* DATA RECORDS
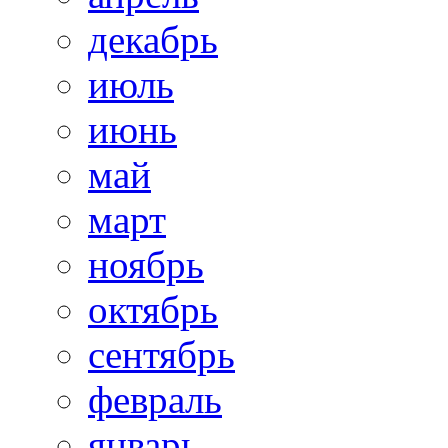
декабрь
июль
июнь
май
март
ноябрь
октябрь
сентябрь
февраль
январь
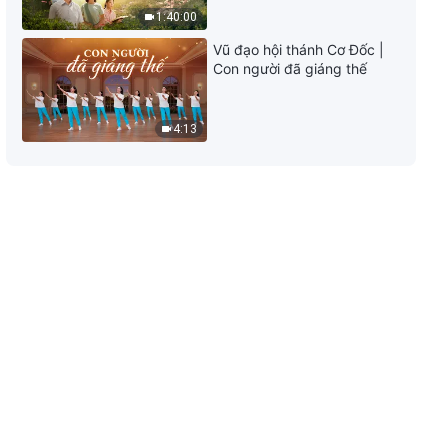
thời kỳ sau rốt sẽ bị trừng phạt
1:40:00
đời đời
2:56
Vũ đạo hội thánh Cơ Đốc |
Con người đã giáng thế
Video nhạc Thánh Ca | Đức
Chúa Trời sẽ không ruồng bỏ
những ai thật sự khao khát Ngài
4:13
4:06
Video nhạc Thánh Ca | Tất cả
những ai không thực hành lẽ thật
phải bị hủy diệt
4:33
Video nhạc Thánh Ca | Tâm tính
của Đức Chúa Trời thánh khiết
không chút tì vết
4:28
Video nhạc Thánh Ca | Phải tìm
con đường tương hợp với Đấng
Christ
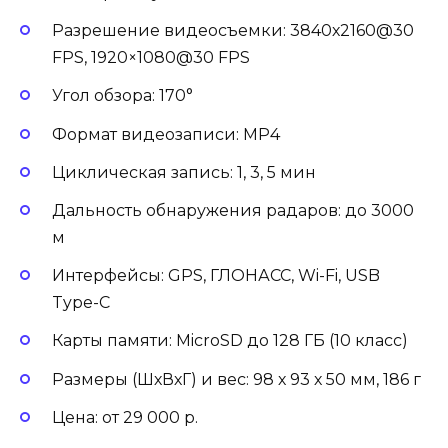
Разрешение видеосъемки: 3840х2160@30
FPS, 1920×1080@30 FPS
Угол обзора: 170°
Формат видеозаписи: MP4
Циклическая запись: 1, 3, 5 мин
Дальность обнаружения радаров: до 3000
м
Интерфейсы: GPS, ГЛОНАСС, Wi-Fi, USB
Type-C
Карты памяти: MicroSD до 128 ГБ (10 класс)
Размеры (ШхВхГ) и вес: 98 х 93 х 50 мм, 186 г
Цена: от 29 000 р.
* * *
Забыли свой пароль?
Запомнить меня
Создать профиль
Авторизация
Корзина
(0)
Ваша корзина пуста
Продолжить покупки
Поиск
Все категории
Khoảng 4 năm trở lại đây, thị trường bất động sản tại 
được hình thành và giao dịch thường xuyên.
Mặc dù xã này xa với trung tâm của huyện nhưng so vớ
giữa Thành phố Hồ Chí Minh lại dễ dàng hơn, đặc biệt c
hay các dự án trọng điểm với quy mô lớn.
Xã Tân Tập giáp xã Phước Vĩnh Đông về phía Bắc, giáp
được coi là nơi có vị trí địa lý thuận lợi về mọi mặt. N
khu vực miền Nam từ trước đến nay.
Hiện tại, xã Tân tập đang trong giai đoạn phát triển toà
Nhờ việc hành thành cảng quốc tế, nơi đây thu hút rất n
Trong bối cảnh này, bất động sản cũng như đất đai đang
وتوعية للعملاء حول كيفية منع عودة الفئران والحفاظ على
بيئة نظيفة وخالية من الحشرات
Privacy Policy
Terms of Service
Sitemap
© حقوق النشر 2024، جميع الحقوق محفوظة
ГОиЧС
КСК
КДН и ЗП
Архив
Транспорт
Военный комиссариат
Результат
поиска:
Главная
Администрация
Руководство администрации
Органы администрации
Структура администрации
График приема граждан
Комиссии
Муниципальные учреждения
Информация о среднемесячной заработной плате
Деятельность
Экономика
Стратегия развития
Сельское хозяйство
==
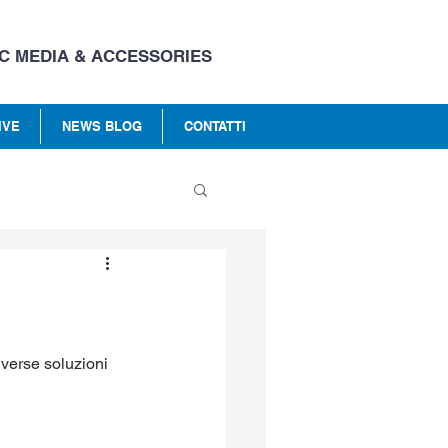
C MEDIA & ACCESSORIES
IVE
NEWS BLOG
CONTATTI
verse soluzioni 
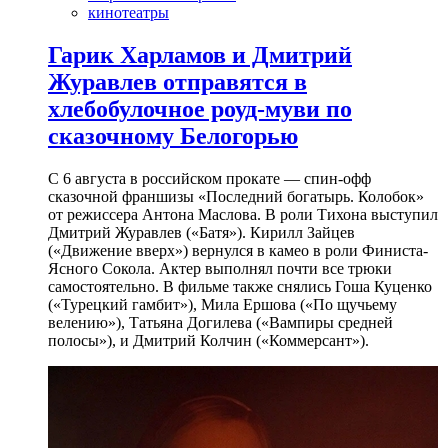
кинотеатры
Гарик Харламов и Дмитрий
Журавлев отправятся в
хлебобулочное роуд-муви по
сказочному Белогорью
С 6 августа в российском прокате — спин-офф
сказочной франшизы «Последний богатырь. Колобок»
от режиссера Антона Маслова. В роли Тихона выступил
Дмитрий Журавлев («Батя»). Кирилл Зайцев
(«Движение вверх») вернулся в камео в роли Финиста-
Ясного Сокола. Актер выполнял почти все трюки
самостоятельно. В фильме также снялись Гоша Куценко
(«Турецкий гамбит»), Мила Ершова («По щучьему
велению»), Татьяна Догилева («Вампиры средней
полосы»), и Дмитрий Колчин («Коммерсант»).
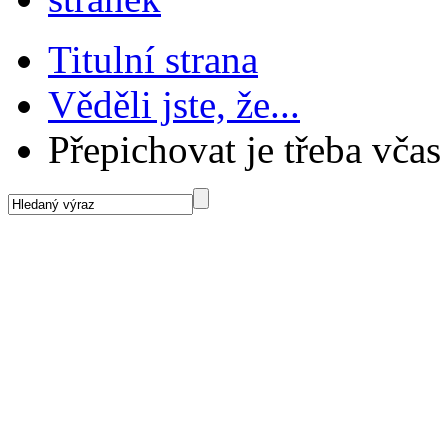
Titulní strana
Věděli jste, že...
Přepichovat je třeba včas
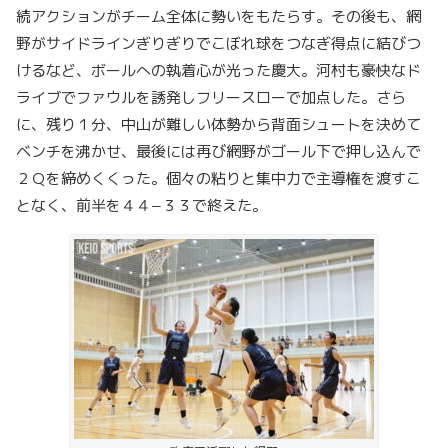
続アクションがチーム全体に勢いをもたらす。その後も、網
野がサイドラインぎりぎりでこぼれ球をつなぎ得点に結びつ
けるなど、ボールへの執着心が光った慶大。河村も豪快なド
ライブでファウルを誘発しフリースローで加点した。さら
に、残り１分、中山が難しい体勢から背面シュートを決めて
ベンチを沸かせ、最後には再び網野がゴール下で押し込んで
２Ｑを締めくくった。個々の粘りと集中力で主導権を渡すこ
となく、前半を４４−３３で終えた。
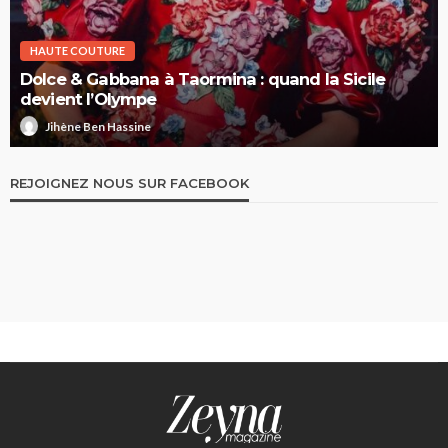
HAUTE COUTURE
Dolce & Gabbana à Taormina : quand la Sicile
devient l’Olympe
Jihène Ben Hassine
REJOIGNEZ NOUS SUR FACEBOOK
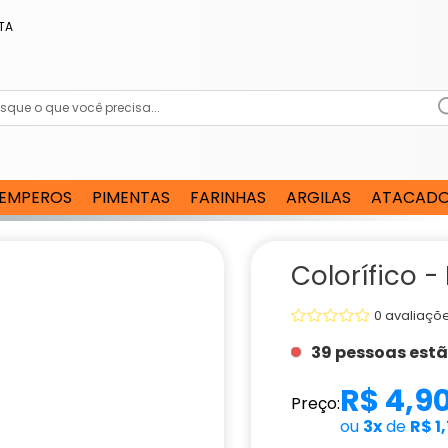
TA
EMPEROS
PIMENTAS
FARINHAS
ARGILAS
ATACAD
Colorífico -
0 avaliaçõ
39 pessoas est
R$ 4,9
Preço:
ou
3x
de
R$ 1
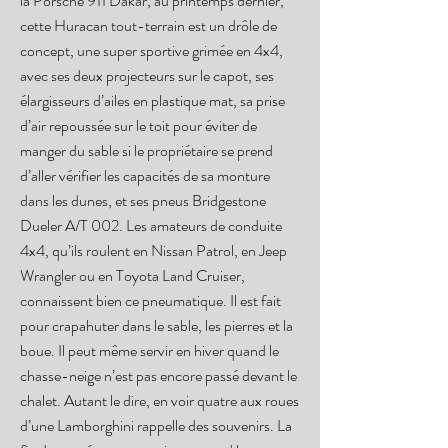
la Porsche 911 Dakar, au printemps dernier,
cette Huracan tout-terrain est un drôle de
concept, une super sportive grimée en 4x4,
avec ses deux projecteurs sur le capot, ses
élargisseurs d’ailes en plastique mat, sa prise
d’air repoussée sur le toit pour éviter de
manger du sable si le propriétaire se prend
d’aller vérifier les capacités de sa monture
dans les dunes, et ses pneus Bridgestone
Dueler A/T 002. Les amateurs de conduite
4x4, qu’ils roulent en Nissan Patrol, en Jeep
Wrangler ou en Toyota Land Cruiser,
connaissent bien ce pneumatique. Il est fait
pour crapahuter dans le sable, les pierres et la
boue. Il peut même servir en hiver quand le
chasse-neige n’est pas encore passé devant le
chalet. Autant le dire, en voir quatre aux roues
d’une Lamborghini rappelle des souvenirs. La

* WHAT THIS TASK INVOLVES
Reproduce, word for word, everything in the listing above from the line containing "Přepichovat je třeba včas" down to the line containing "la Porsche 911", both of them included. No pictures.

* REPLY TO THE TASK
Přepichovat je třeba včas
続アクションがチーム全体に勢いをもたらす。その後も、網
野がサイドラインぎりぎりでこぼれ球をつなぎ得点に結びつ
けるなど、ボールへの執着心が光った慶大。河村も豪快なド
ライブでファウルを誘発しフリースローで加点した。さら
に、残り１分、中山が難しい体勢から背面シュートを決めて
ベンチを沸かせ、最後には再び網野がゴール下で押し込んで
２Ｑを締めくくった。個々の粘りと集中力で主導権を渡すこ
となく、前半を４４−３３で終えた。
HAUTE COUTURE
Dolce & Gabbana à Taormina : quand la Sicile
devient l’Olympe
Jihène Ben Hassine
REJOIGNEZ NOUS SUR FACEBOOK
TA
EMPEROS
PIMENTAS
FARINHAS
ARGILAS
ATACAD
Colorífico -
0 avaliaçõ
39 pessoas est
R$ 4,9
Preço:
ou
3x
de
R$ 1
la Porsche 911 Dakar, au printemps dernier,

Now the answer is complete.